According to Uniform Crime Reporting Survey, all Criminal Code violations (excluding traffic) rose 9.5 per cent in Saanich. The report, however, does not appear to mention that crime rates have been dropping again since 2015, first by 5.61 per cent in 2016 and 3.88 per cent in 2017.

The report submitted in late 2018 also said that service calls have been rising following a decline between 2006 and 2014. “Saanich saw a 20 per cent increase in calls for service between 2014 (25,555) and 2017 (30,834), and this is projected to increase to 25 per cent by the end of 2018,” it reads.

The Kennedys, however, question the argument that the requested increase is justifiable in light of the available figures that not only measure crime but also citizens satisfaction with existing police services. Specifically, they point to the Crime Severity Index, a Statistics Canada measure of all police-reported crime, which takes into consideration both the volume and seriousness of offences. In 2014, it stood at 41.07 out of 100. By 2017, it had dropped to 37.36. By comparison, the provincial figure has barely budged. In 2014, it stood at 88.48, rising to 88.93 in 2017.

The Kennedys also cite Saanich’s citizen and business survey that shows 97 per cent of survey respondents were satisfied with the quality of police services in Saanich.

“Can the Chief [Bob Downie] explain, given the declining crime rate and the level of citizen satisfaction, why 12 additional staff [with nine full-time positions] is needed in this budget year?” the Kennedys write. “This suggests a crisis that we are not seeing.”

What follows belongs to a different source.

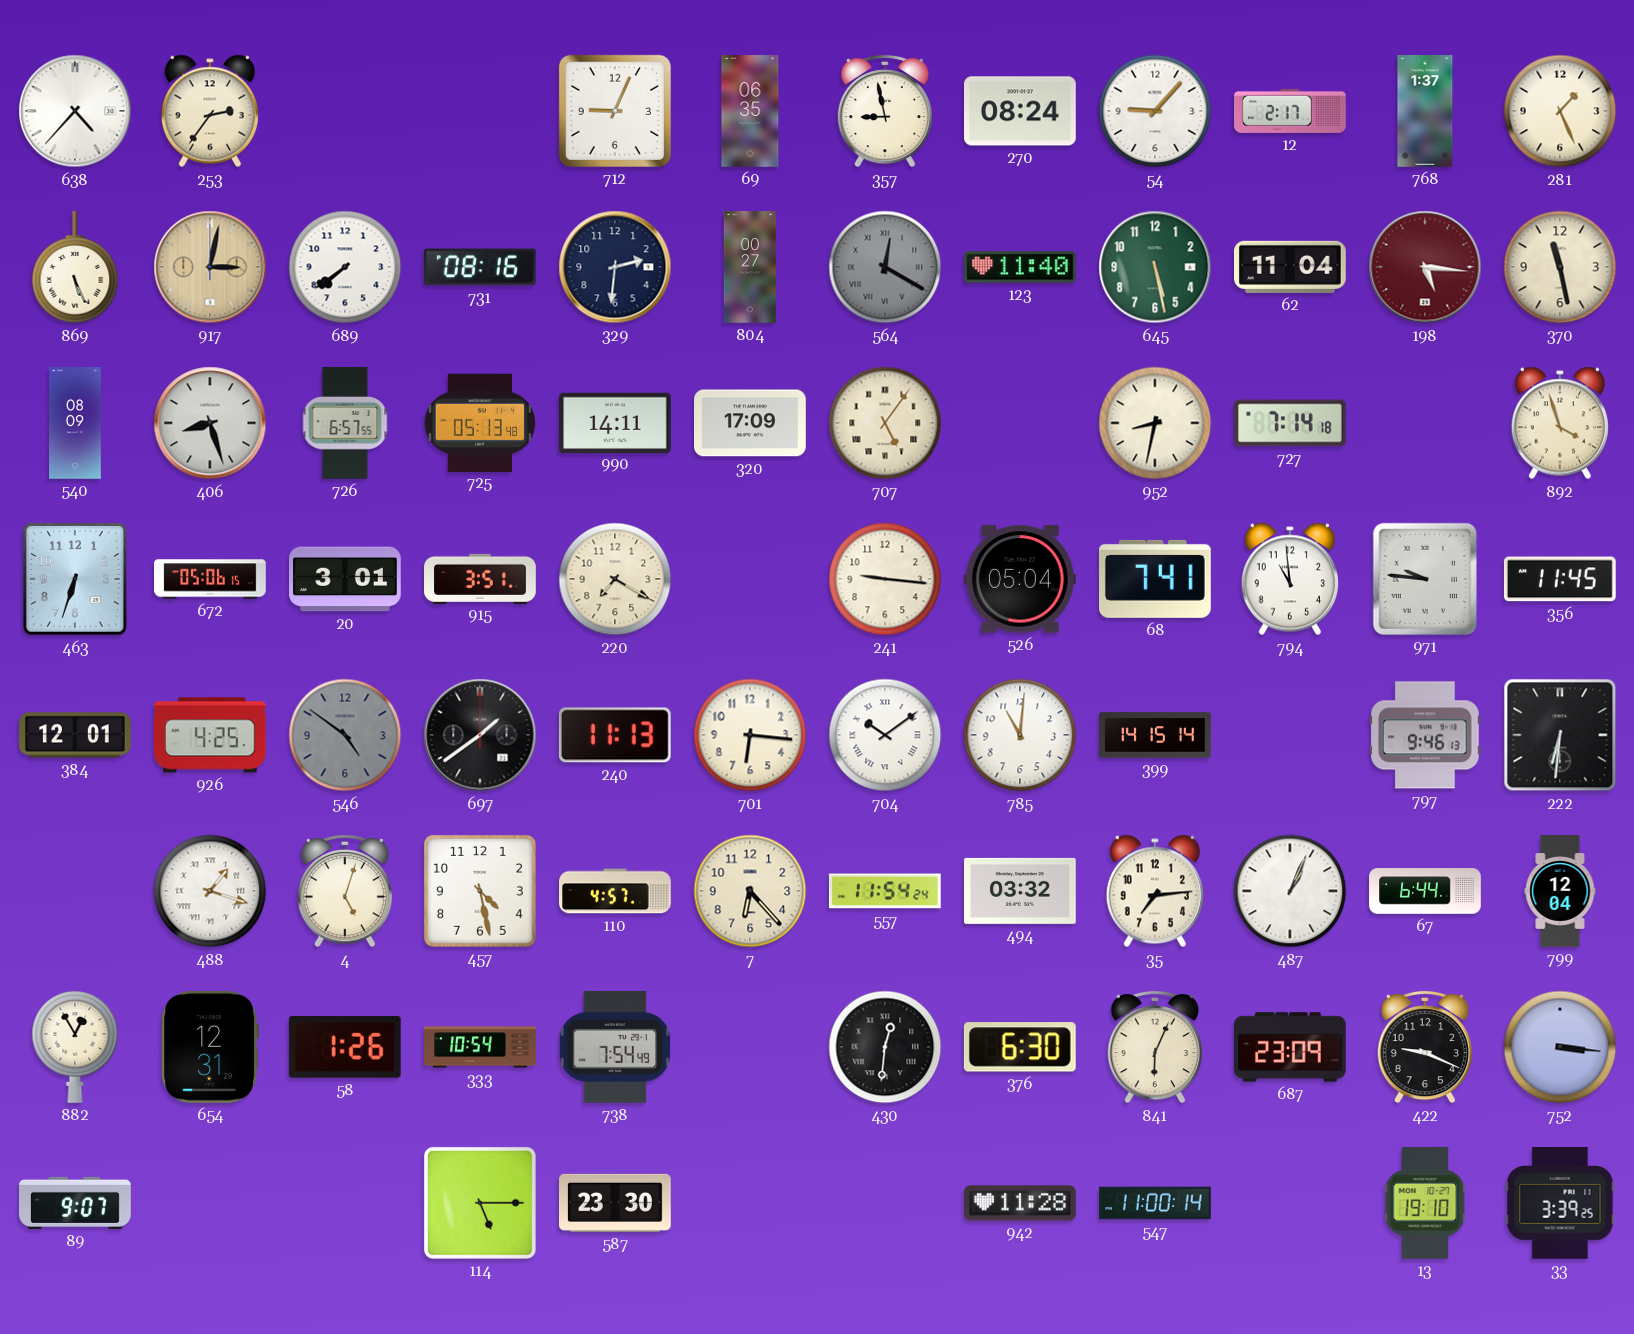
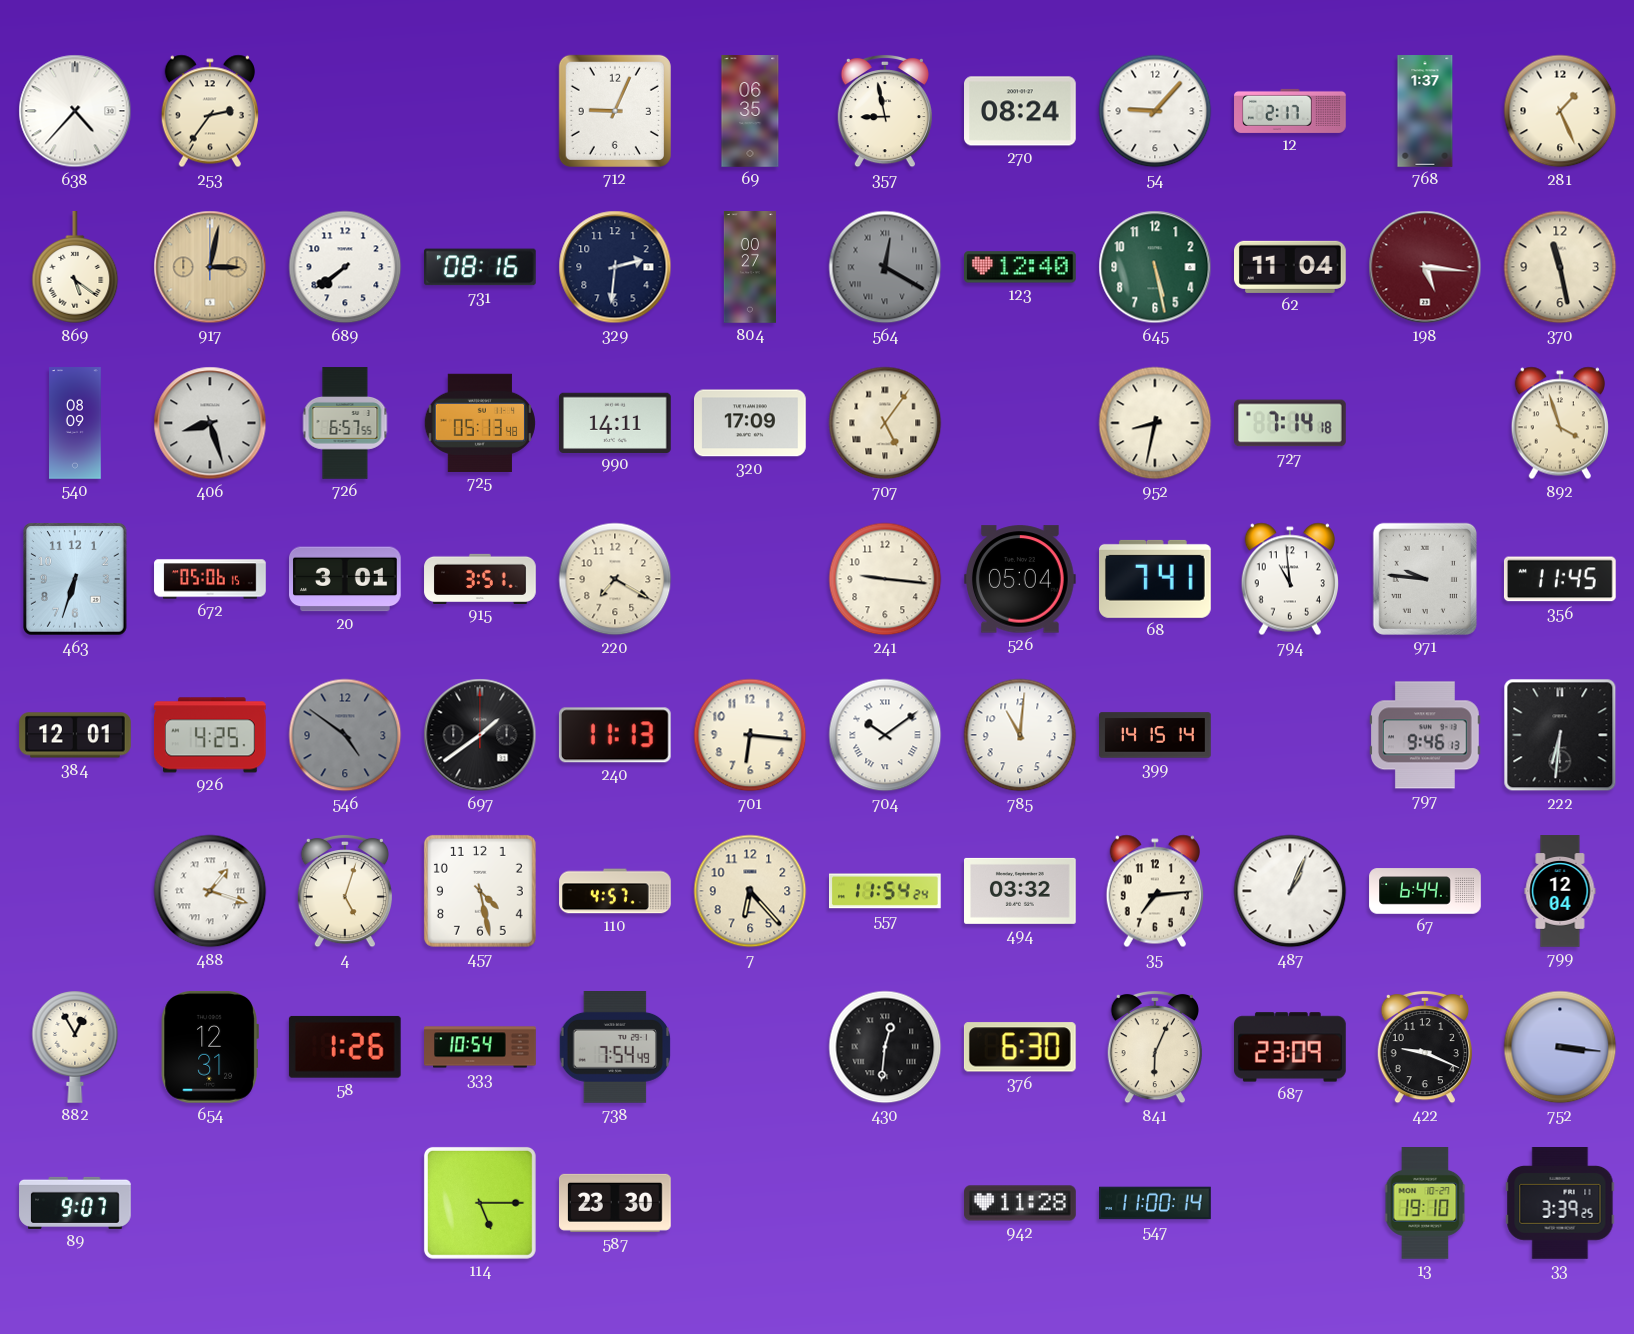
869: 5:26 -> 5:21
123: 11:40 -> 12:40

RELATED: Crime rate drops in 2017 across Greater Victoria

The Kennedys said they wrote the note to give Downie “ample” time to consider their questions, as Saanich’s coming budget process has “provided insufficient time and opportunity” to ask some “basic questions” about the provisional budget.

While multiple speakers could ask these questions, their questions would be disjointed and convey an “aggressive image,” they write.

Saanich budget discussions start Feb. 26 with three days of presentations from various departments including protective services running until Feb. 28. Four sessions are also scheduled for March.

The Saanich News has asked Saanich Police for official comment and will update the story accordingly.